WASHINGTON - The Gun Lake Tribe has won a key court decision in its battle to build a casino.
The U.S. Court of Appeals in Washington has upheld a decision by a federal district court to allow the Interior Department to take 147 acres of land into federal trust for the purpose of building an Indian casino. The tribe plans to build a $200 million casino in Wayland County with 2,500 slot machines and 80 gaming tables.
''Today we thank the Creator for bringing our tribe a brighter future. This victory would not have been possible if not for our ancestors who suffered greatly to preserve our sovereignty. We applaud the court for again affirming our rights founded in our treaties, the Constitution, acts of Congress, and decision of the Supreme Court,'' Tribal Chairman D.K. Sprague said in a prepared statement.

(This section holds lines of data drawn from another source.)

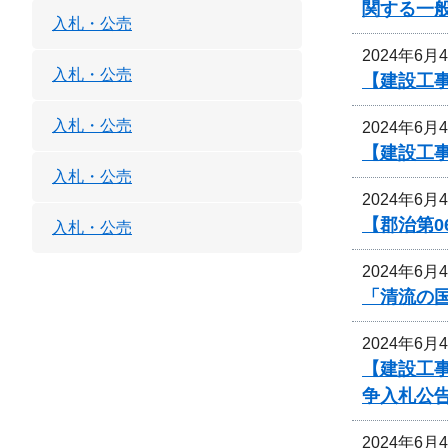
関する一
入札・公売
2024年6月
入札・公売
【建設工事
入札・公売
2024年6月
【建設工
入札・公売
2024年6月
【郡治第0
入札・公売
2024年6月
「清流の
2024年6月
【建設工事
争入札公
2024年6月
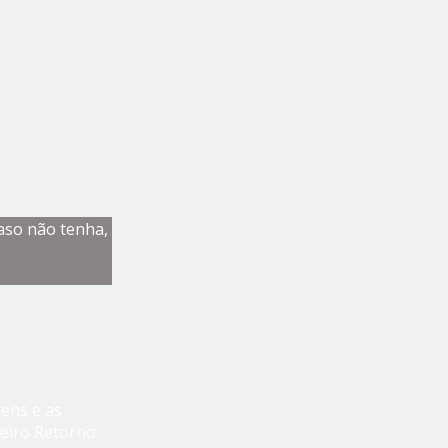
aso não tenha,
ens e as
meiro Retorno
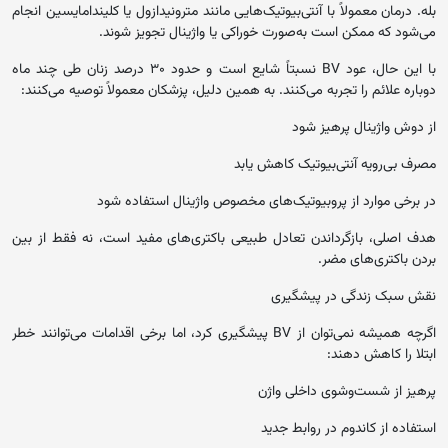
بله. درمان معمولاً با آنتی‌بیوتیک‌هایی مانند مترونیدازول یا کلیندامایسین انجام
می‌شود که ممکن است به‌صورت خوراکی یا واژینال تجویز شوند.
با این حال، عود BV نسبتاً شایع است و حدود ۳۰ درصد زنان طی چند ماه
دوباره علائم را تجربه می‌کنند. به همین دلیل، پزشکان معمولاً توصیه می‌کنند:
از دوش واژینال پرهیز شود
مصرف بی‌رویه آنتی‌بیوتیک کاهش یابد
در برخی موارد از پروبیوتیک‌های مخصوص واژینال استفاده شود
هدف اصلی، بازگرداندن تعادل طبیعی باکتری‌های مفید است، نه فقط از بین
بردن باکتری‌های مضر.
نقش سبک زندگی در پیشگیری
اگرچه همیشه نمی‌توان از BV پیشگیری کرد، اما برخی اقدامات می‌توانند خطر
ابتلا را کاهش دهند:
پرهیز از شست‌وشوی داخلی واژن
استفاده از کاندوم در روابط جدید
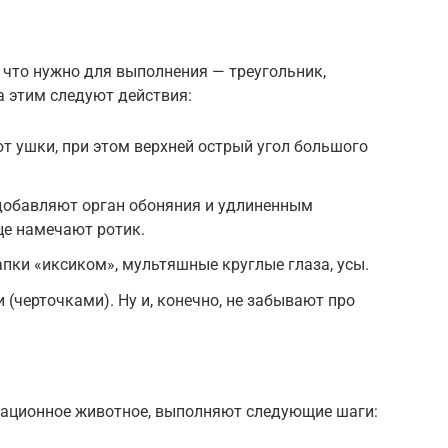
, что нужно для выполнения — треугольник,
а этим следуют действия:
т ушки, при этом верхней острый угол большого
 добавляют орган обоняния и удлиненным
це намечают ротик.
пки «иксиком», мультяшные круглые глаза, усы.
(черточками). Ну и, конечно, не забывают про
мационное животное, выполняют следующие шаги:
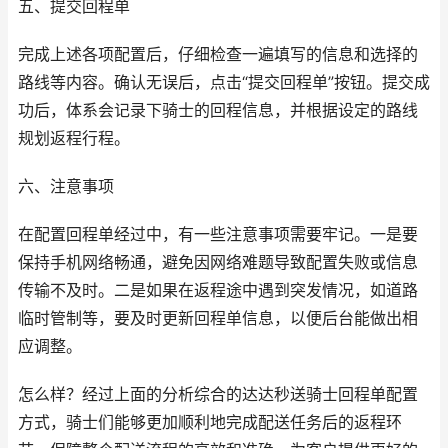
五、提交回程单
完成上述各项配置后，仔细检查一遍填写的信息和选择的
路线等内容。确认无误后，点击“提交回程单”按钮。提交成
功后，体系会记录下骑士的回程信息，并根据设定的路线
规划返程行程。
六、注意事项
在配置回程单经过中，有一些注意事项需要牢记。一是要
保持手机网络畅通，避免因网络难题导致配置失败或信息
传输不及时。二是如果在返程途中遇到突发情况，如道路
临时管制等，要及时更新回程单信息，以便后台能做出相
应调整。
怎么样？经过上面的分析综合的达达秒送骑士回程单配置
方式，骑士们能够更加顺利地完成配送任务后的返程环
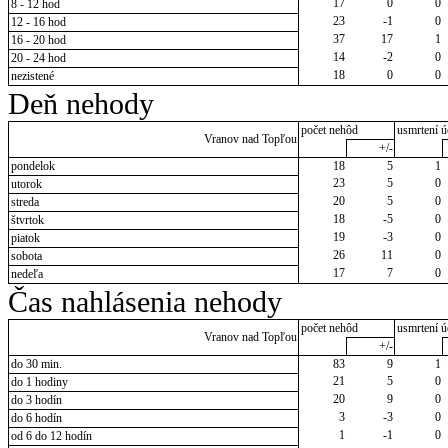
17
0
0
8 - 12 hod
23
-1
0
12 - 16 hod
37
17
1
16 - 20 hod
14
-2
0
20 - 24 hod
18
0
0
nezistené
Deň nehody
počet nehôd
usmrtení ú
Vranov nad Topľou
+/-
pondelok
18
5
1
23
5
0
utorok
20
5
0
streda
18
-5
0
štvrtok
19
-3
0
piatok
26
11
0
sobota
17
7
0
nedeľa
Čas nahlásenia nehody
počet nehôd
usmrtení ú
Vranov nad Topľou
+/-
do 30 min.
83
9
1
21
5
0
do 1 hodiny
20
9
0
do 3 hodín
3
-3
0
do 6 hodín
1
-1
0
od 6 do 12 hodín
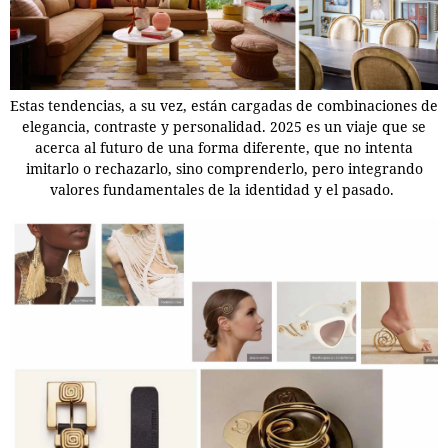
Estas tendencias, a su vez, están cargadas de combinaciones de
elegancia, contraste y personalidad. 2025 es un viaje que se
acerca al futuro de una forma diferente, que no intenta
imitarlo o rechazarlo, sino comprenderlo, pero integrando
valores fundamentales de la identidad y el pasado.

The Gun Lake Tribe, whose formal name is the Match-E-Be-Nash-She-Wish Band of Potawatomi Indians, filed a land-into-trust application in 2001 to re-establish reservation lands for the purpose of economic development under the Indian Gaming Regulatory Act. The application was approved by the U.S. Department of Interior in May 2005.
Michigan Gaming Opposition, commonly known as MichGo, was challenging the location of the project. MichGo wanted the federal government to conduct a full environmental impact study, and it challenged the authority of the secretary of the interior to move lands into trust for tribes. MichGo said it will continue its opposition and seek a Supreme Court ruling on the interior secretary's authority.